Ivan Minatti
Ivan Minatti | |
---|---|
Born | Slovenske Konjice, Kingdom of Serbs, Croats and Slovenes (now in Slovenia) | 22 March 1924
Died | 9 June 2012 Ljubljana, Slovenia | (aged 88)
Occupation |
|
Nationality | Slovenian |
Literary movement | Slovene Intimism |
Notable works | You Have to Love Somebody (poem collection), The Pain of the Unexperienced (poem collection), I Listen to the Silence Inside Me (poem collection) |
Notable awards | Prešeren Fund Award 1964 for the poem collection You Have to Love Somebody Sovre Award 1972 for the translations of Kočo Racin and Izet Sarajlić Prešeren Award 1985 for the poem collection I Listen to the Silence Inside Me Veronika Award 2009 for his life work |
Ivan Minatti (22 March 1924 – 9 June 2012) was a Slovene poet, translator, and editor.[1] He started writing poetry before World War II but principally belongs to the first postwar generation of Slovene poets.[2] He is one of the best representatives of Slovene Intimism.[1]
Life
[edit]Minatti was born in 1924 in Slovenske Konjice in northeastern Slovenia.[1] His family moved first to Slovenj Gradec and then to Ljubljana while he was still a child.[3] He attended Gymnasium in Ljubljana, finished it in 1943, and then enrolled in medical studies, but postponed his education to join the Partisans in 1944.[4] After the war, he studied Slavic studies at the Faculty of Arts of the University of Ljubljana and graduated in 1952.[5] He worked as an editor at Mladinska Knjiga publishers from 1947 until his retirement in 1984.[3] He became a regular member of the Slovenian Academy of Sciences and Arts in 1991.[1] He died at the age of 88[1] and was buried at Žale in Ljubljana.[6]
Work
[edit]Minatti's poems, influenced by the horrors of the war, are lyrical and deal with modern-age resignation and melancholy.[1] According to the poet Boris A. Novak, his work signified a radical break with collectivist postwar poetry and the start of personal poetry, making Minatti one of the breakthrough Slovene poets of the 20th century.[5] The poet and translator Veno Taufer characterised him as a rock-steady and, at the same time, of a soft heart, and ascribed his success to his expression of human as well as social distress in postwar Communist Slovenia.[5] Minatti is known for his references to nature.
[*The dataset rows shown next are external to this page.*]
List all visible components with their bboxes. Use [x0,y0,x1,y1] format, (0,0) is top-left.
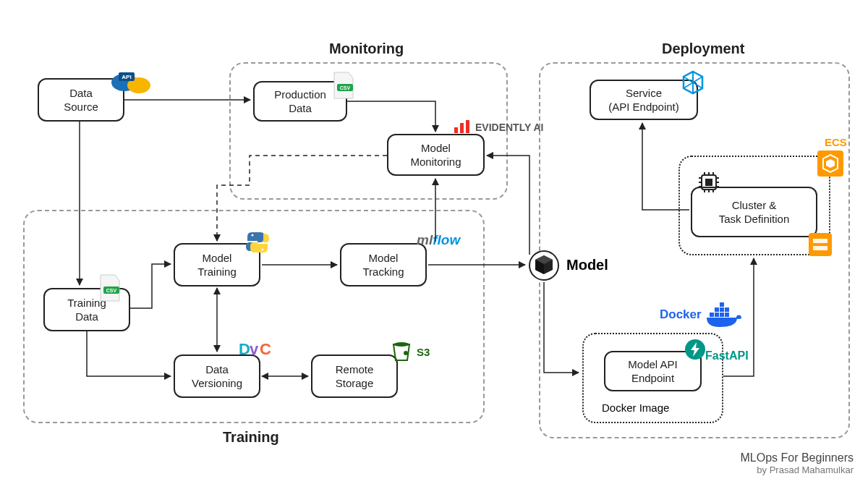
docker-label: Docker [660,307,702,322]
mlflow-label: mlflow [417,232,460,248]
cube-icon [528,250,560,284]
footer: MLOps For Beginners by Prasad Mahamulkar [740,451,854,475]
svg-text:v: v [250,340,259,358]
chip-icon [696,169,722,198]
aws-ecs-icon [816,149,845,181]
monitoring-title: Monitoring [329,41,404,57]
svg-rect-42 [720,313,724,317]
evidently-bars-icon [454,120,473,137]
svg-text:C: C [260,340,271,358]
hexagon-icon [680,69,706,98]
svg-point-11 [252,234,254,237]
svg-rect-44 [715,307,719,312]
model-label: Model [566,257,608,273]
svg-rect-37 [809,233,832,256]
ecs-label: ECS [825,136,847,148]
fastapi-label: FastAPI [705,349,749,362]
svg-text:API: API [122,74,131,80]
svg-rect-39 [813,246,827,250]
svg-point-16 [393,342,409,347]
svg-rect-8 [466,120,469,133]
svg-rect-7 [460,123,464,133]
svg-rect-38 [813,239,827,243]
aws-orange-icon [807,232,833,260]
svg-rect-47 [720,302,724,307]
dvc-icon: D v C [239,340,275,362]
training-title: Training [223,429,279,446]
docker-whale-icon [705,302,744,334]
s3-bucket-icon [391,340,412,366]
deployment-title: Deployment [662,41,744,57]
svg-text:D: D [239,340,250,358]
svg-rect-45 [720,307,724,312]
evidently-label: EVIDENTLY AI [475,122,543,133]
svg-point-17 [404,351,408,355]
s3-label: S3 [417,346,430,358]
python-icon [244,229,271,258]
svg-rect-46 [725,307,729,312]
svg-rect-23 [705,179,712,186]
svg-rect-43 [725,313,729,317]
model-tracking-node: ModelTracking [340,243,427,286]
svg-text:CSV: CSV [106,288,117,293]
footer-author: by Prasad Mahamulkar [740,464,854,475]
fastapi-bolt-icon [684,339,706,363]
csv-file-icon-2: CSV [98,273,122,305]
svg-rect-40 [710,313,714,317]
csv-file-icon: CSV [331,71,356,103]
model-monitoring-node: ModelMonitoring [387,134,485,176]
api-cloud-icon: API [110,67,153,101]
svg-point-12 [262,249,264,251]
svg-rect-41 [715,313,719,317]
svg-rect-6 [454,127,458,133]
remote-storage-node: RemoteStorage [311,354,398,398]
docker-image-label: Docker Image [602,402,669,414]
footer-title: MLOps For Beginners [740,451,854,464]
svg-text:CSV: CSV [340,85,351,90]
According to the poet Ciril Zlobec, he used nature as a source of deep symbols and metaphors for man and his life.[6]
Awards
[edit]Minatti won the Prešeren Fund Award in 1964 for his poetry collection You Have to Love Somebody (Slovene: Nekoga moraš imeti rad).[7] In 1972, he won the Sovre Award, bestowed for the best translations into Slovene, for his translations of lyrical poems by the Macedonian poet Kočo Racin and the Bosnian poet Izet Sarajlić.[8] In 1985, he won the Prešeren Award for his poetry collection I Listen to the Silence Inside Me (Prisluškujem tišini v sebi).[9]
Poetry collections
[edit]- Off-Trail (S poti, 1947)
- And the Spring Will Come (Pa bo pomlad prišla, 1955)
- You Have to Love Somebody (Nekoga moraš imeti rad, 1963)
- The Wind Sings (Veter poje, 1963)
- The Pain of the Unexperienced (Bolečina nedoživetega, 1964)
- Poems (Pesmi, 1971)
- The Face (Obraz, 1972)
- When I Am Silent and Good (Ko bom tih in dober, 1973)
- The Poems (Pesmi, 1977) - with Janez Menart and Lojze Krakar
- I Eavesdrop on the Silence Within Me (Prisluškujem tišini v sebi, 1984)
- Behind the Closed Eyelids: Chosen Poems (Pod zaprtimi vekami, izbrane pesmi, 1999)
- Minatti – Chosen Lyrical Poetry (Minatti – izbrana lirika, 2004)
References
[edit]- ^ a b c d e f "Ivan Minatti, Poet, Has Died". English Service: News. Slovenian Press Agency. 10 June 2012.
- ^ "Slovene Writers' Association site". Slovene writers' portal (in Slovenian). DSP Slovene Writers' Association. Archived from the original on 16 February 2012. Retrieved 17 February 2012.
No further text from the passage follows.